More precise & up to 2-5x faster STL output #4643

ochafik · 2023-05-19T22:41:41Z

Fixes #4316 (and the precision part of #2651 )

sphere(10, $fn=1000); now renders 5.3x faster in ASCII STL and 2.5x faster in binary STL (tested on M1 mac).

Notes:

Using wicked-fast double-conversion's ToShortestSingle to format floats (as suggested by @thehans in the thread below), which also guarantees that parsing gives back the exact same float value.
- As a result, ASCII STL output now has the same precision as the binary format (reading it is guaranteed to yield the exact same float coordinates)
- Also means we no longer need to parse strings after formatting, for further speedups
Uses an indexed mesh:
- Added a tesselate_faces overload that outputs the intermediate indexed mesh instead of wasting time building a PolySet.
- For ASCII export, caching the results of each vertex's toString
Both overloads of tesselate_faces are also faster because we now skip the indexed faces stage (made possible by making the Reindexer's points vector grow incrementally / available for lookups w/o overhead)
Skipping expensive superfluous tests in STL output (tesselation gives us guarantee of no duplicate vertices in each poly)
Batch vector outputs in binary STL mode for extra speedups
Preallocation of polygon vectors in the PolySet append_poly / append_vertex flow yields up to 10% render speedups on its own and was merged independently in Avoid excessive reallocations in PolySet #4642 (this PR's branch has now been rebased)

t-paul · 2023-05-20T16:51:08Z

src/io/export_stl.cc

-  return v;
+  auto cstr = vertexString.c_str();
+  return {
+    strtof(cstr, (char**)&cstr), 


Does that work in locales having something else than '.' as decimal separator? The man page says it's using locale settings.

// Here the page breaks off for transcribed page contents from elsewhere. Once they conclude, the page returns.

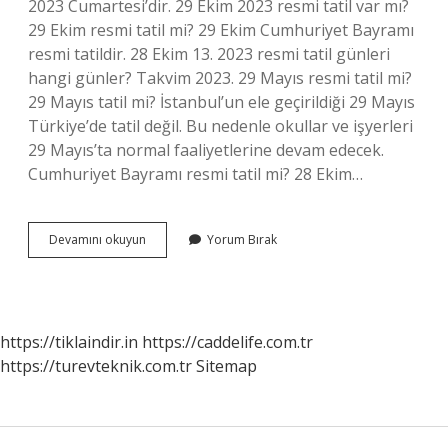
2023 Cumartesi’dir. 29 Ekim 2023 resmi tatil var mı?
29 Ekim resmi tatil mi? 29 Ekim Cumhuriyet Bayramı
resmi tatildir. 28 Ekim 13. 2023 resmi tatil günleri
hangi günler? Takvim 2023. 29 Mayıs resmi tatil mi?
29 Mayıs tatil mi? İstanbul’un ele geçirildiği 29 Mayıs
Türkiye’de tatil değil. Bu nedenle okullar ve işyerleri
29 Mayıs’ta normal faaliyetlerine devam edecek.
Cumhuriyet Bayramı resmi tatil mi? 28 Ekim…
29
Devamını okuyun
Yorum Bırak
Haziran
2023
Resmi
Tatil
Mi
https://tiklaindir.in
https://caddelife.com.tr
https://turevteknik.com.tr
Sitemap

Ah! Luckily there's a a setlocale(LC_NUMERIC, "C"); in the parent of all append_stl functions that's meant to force '.' as decimal separator for both ways of parsing in this context (weirdly tho, I tried to force the locale to "fr_FR.UTF-8" there and the output didn't budge - I was expecting commas 🧐)

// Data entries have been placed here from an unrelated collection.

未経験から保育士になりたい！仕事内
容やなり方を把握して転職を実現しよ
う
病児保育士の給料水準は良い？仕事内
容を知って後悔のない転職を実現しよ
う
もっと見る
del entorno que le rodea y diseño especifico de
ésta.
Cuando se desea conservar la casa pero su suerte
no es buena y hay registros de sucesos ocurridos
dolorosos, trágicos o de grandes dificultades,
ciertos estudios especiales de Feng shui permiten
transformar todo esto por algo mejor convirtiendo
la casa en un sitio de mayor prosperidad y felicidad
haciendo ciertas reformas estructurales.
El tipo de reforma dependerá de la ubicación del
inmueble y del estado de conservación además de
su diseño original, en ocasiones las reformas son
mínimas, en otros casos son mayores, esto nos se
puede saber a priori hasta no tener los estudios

Keep in mind that setLocale has been shown to be incredibly slow on windows if you enable localization in preferences. #2744

@thehans oh, does that setlocale currently make ASCII STL export slower on Windows? (sounds like something exciting to follow up on, although this PR shouldn't make things worse in that respect)

I don't know how much it is specifically affecting STL output speed.
IIRC the test case there was particularly slow during CSG generation (sample code had tons of polyhedron data, thousands of vertex coordinates that require double to string conversion).

That was the impetus for adding double-conversion library, and so any time we print a number through our Value variant class it now goes through that. But I don't think any of the export code was ever touched as part of those changes.

There has been some discussion more recently about switching that out for libfmt aka {fmt} which is supposed to be even faster than double-conversion.
I spent quite some time a few months ago attempting to swap out the libraries but didn't quite get it to a fully working/presentable state. I might revisit it soon if I find the energy.

You might also try casting double to float and calling ToShortestSingle

edit: I'm surprised it wasn't faster than the standard lib functions, since that's kinda the whole point of it. Are you testing on Release build (i.e. with optimizations)?

Re/ doubleconv it’s weird indeed, maybe I’ve misused it (tried same Params as the Value code, then more naive params), or the mac stdlib is faster than average (might try this benchmark if I have a chance), or… the way I naively stripped trailing zeros negated its performance? (Hadn’t seen ToShortestSingle, will try next)

From your gist trimTrailingZeros doesn't appear to actually get called anywhere.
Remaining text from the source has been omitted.